The smoke on her cigarette, noted Haffner, listlessly, was being redundantly echoed by its imperfect twin, the smoke from a distant chimney.
What kind of civilisation was it, she asked Haffner — who had no answer, just as he so rarely had answers to the absolute questions — where a girl was scared to go to church? Where a girl was told never to tell her friends that her family went to church? Because if they heard about it, they would send her family away. What kind of civilisation? This was reality, she said. This was real.
Could he have a cigarette? he asked. Moodily, Isabella extracted one. She lit it behind Haffner's hand. He inhaled: and felt sick.
It was the first cigarette he had smoked for twenty years. That seemed right. Smiling, therefore, in this moment of complicity, Haffner tried to create a truce.
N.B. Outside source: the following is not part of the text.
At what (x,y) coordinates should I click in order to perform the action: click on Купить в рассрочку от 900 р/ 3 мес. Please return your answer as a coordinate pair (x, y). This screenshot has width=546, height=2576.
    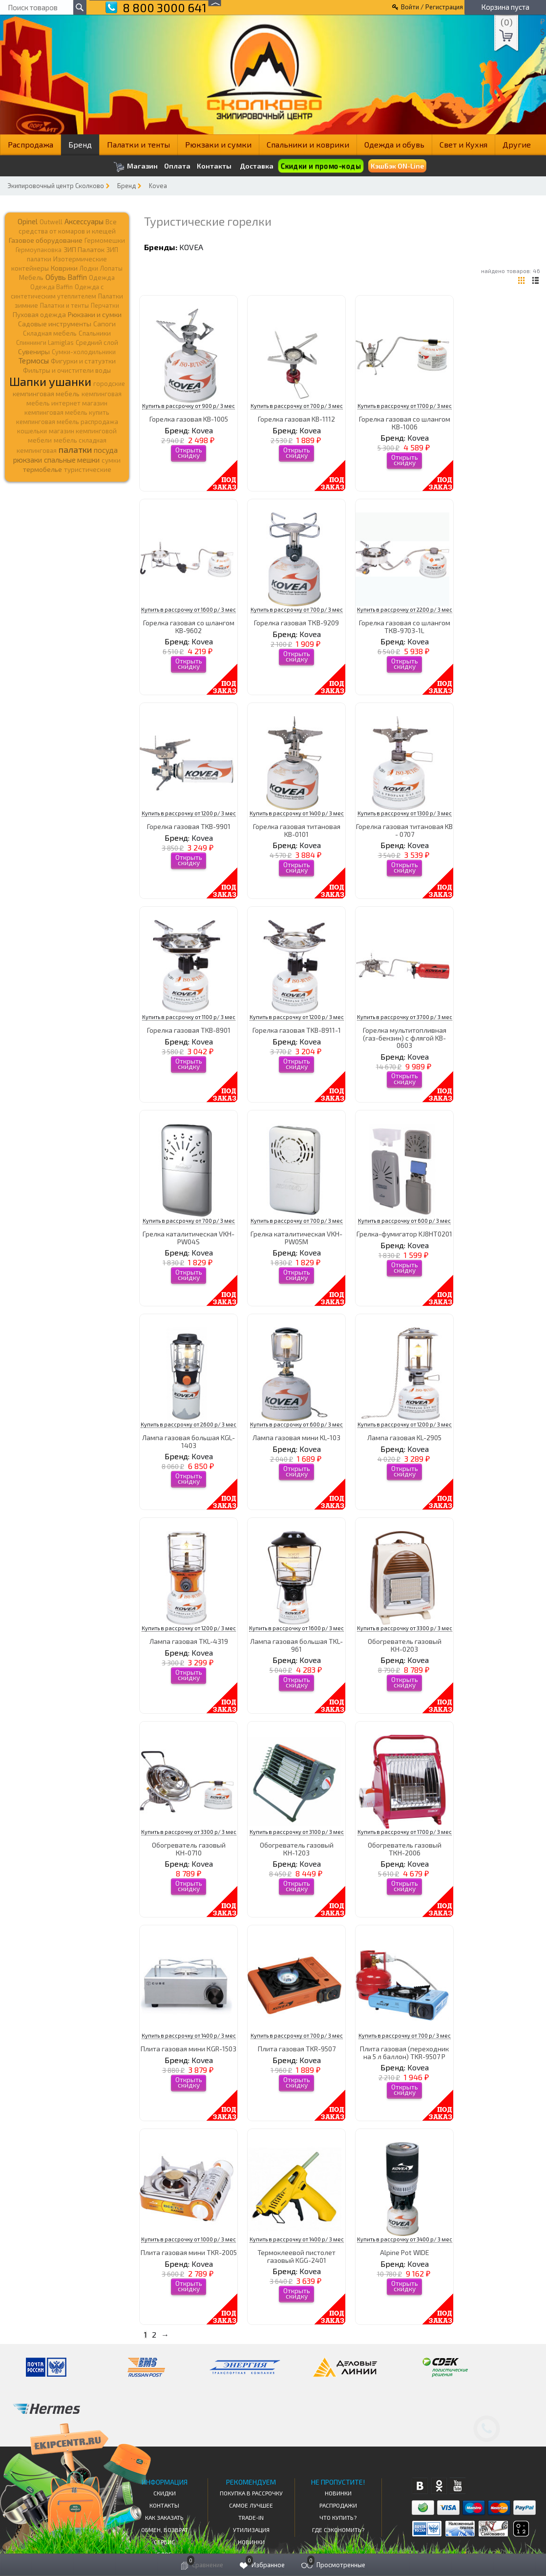
    Looking at the image, I should click on (188, 406).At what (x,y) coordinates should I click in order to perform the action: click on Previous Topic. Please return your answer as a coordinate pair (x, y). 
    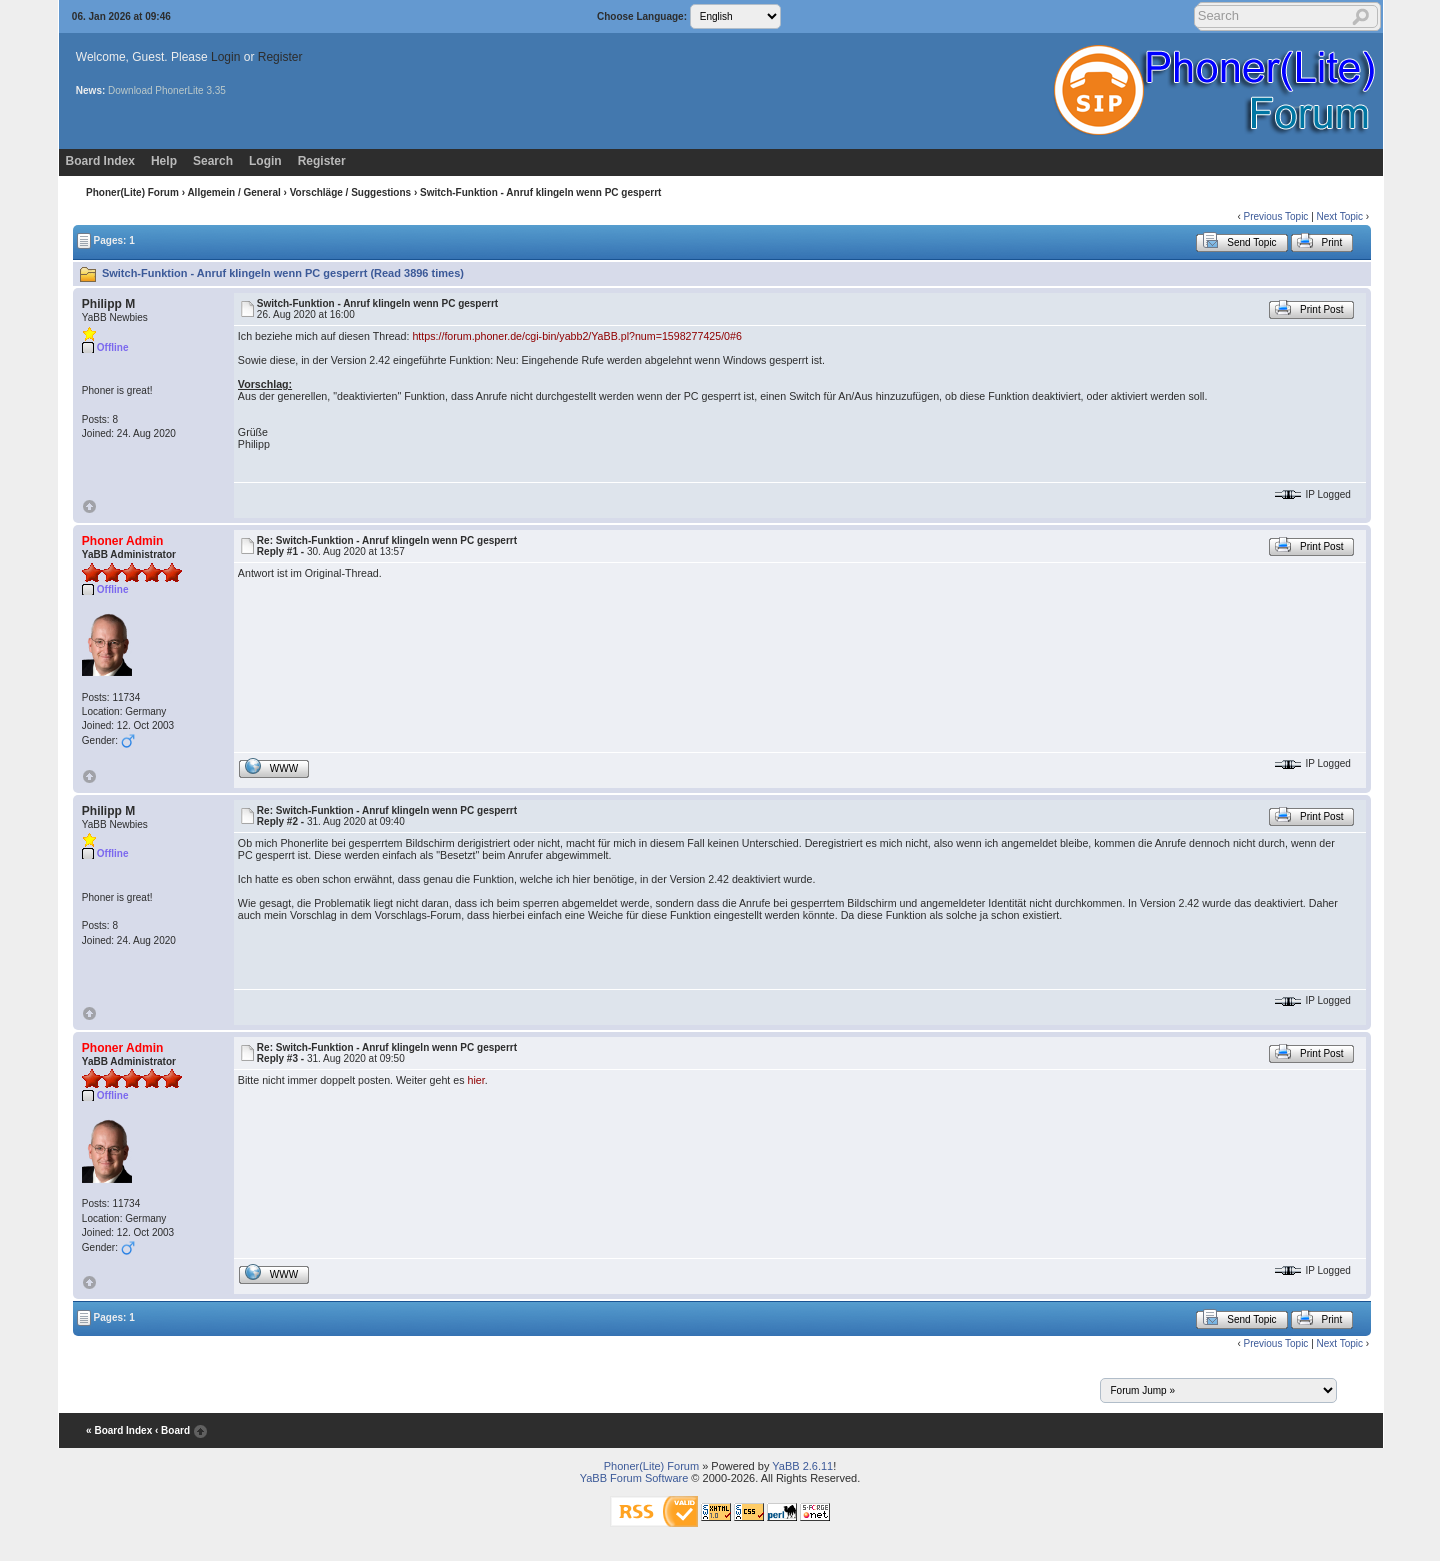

Isabella pressed her cigarette out against the wall with her thumb: the butt bent. They went back into the cool of the building, and its humidified air.
This time, Haffner received a new answer.
There was, they had ascertained, a problem which no one had quite anticipated. He had not given them all the information required. Haffner paused them here. He could assure them, he said, that all the necessary information had been supplied, on more than one occasion. Perhaps, they said. But they needed to be sure. And Haffner was then asked where his wife had been born. He replied that he had given them this information already. Nevertheless, they said. Nevertheless what? said Haffner to Isabella, who declined to reply or to translate. If he gave this information again, thought Haffner, he gave it only to show how generous he could be. He wasn't one to bear grudges.
It turned out that, as they had feared, they could not help him at all.
His wife, you see, said Isabella, his late wife was a citizen not of this country but of Italy. He understood? So it was very difficult. They understood. But it was very difficult.
He had come, he pointed out, a very long way. They appreciated this, said Isabella, but their hands were tied. It was a problem of citizenship.